Supplied data:
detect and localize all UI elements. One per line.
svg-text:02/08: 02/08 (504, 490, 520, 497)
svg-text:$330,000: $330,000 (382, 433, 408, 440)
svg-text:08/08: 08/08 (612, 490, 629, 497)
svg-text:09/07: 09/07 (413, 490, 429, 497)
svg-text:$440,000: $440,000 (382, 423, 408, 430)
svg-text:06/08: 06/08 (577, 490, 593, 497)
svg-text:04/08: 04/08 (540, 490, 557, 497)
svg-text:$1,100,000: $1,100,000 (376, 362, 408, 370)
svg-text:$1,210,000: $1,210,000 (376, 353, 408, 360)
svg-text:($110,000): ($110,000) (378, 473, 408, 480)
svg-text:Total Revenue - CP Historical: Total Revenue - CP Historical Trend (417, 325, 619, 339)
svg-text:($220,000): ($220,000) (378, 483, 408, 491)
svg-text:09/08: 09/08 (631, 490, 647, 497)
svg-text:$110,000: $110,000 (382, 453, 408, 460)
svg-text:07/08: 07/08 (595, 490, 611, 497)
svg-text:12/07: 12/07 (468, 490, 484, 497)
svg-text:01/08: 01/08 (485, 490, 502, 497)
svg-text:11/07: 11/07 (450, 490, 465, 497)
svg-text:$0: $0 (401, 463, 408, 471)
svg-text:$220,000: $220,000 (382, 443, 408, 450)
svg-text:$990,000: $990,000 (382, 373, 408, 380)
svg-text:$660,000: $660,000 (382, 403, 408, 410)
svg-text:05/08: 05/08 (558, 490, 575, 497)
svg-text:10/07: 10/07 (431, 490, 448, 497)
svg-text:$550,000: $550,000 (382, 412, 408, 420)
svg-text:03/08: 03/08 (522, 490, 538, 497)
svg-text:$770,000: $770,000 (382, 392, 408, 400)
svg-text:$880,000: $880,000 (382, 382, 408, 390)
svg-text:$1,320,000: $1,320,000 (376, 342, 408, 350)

Exercise prompt:
The records must be reproduced in full. Nothing should differ.

Completed task:
detect and localize all UI elements. One per line.
svg-text:02/08: 02/08 (504, 490, 520, 497)
svg-text:$330,000: $330,000 (382, 433, 408, 440)
svg-text:08/08: 08/08 (612, 490, 629, 497)
svg-text:09/07: 09/07 (413, 490, 429, 497)
svg-text:$440,000: $440,000 (382, 423, 408, 430)
svg-text:06/08: 06/08 (577, 490, 593, 497)
svg-text:04/08: 04/08 (540, 490, 557, 497)
svg-text:$1,100,000: $1,100,000 (376, 362, 408, 370)
svg-text:$1,210,000: $1,210,000 (376, 353, 408, 360)
svg-text:($110,000): ($110,000) (378, 473, 408, 480)
svg-text:Total Revenue - CP Historical: Total Revenue - CP Historical Trend (417, 325, 619, 339)
svg-text:($220,000): ($220,000) (378, 483, 408, 491)
svg-text:09/08: 09/08 (631, 490, 647, 497)
svg-text:$110,000: $110,000 (382, 453, 408, 460)
svg-text:07/08: 07/08 (595, 490, 611, 497)
svg-text:12/07: 12/07 (468, 490, 484, 497)
svg-text:01/08: 01/08 (485, 490, 502, 497)
svg-text:11/07: 11/07 (450, 490, 465, 497)
svg-text:$0: $0 (401, 463, 408, 471)
svg-text:$220,000: $220,000 (382, 443, 408, 450)
svg-text:$990,000: $990,000 (382, 373, 408, 380)
svg-text:$660,000: $660,000 (382, 403, 408, 410)
svg-text:05/08: 05/08 (558, 490, 575, 497)
svg-text:10/07: 10/07 (431, 490, 448, 497)
svg-text:$550,000: $550,000 (382, 412, 408, 420)
svg-text:03/08: 03/08 (522, 490, 538, 497)
svg-text:$770,000: $770,000 (382, 392, 408, 400)
svg-text:$880,000: $880,000 (382, 382, 408, 390)
svg-text:$1,320,000: $1,320,000 (376, 342, 408, 350)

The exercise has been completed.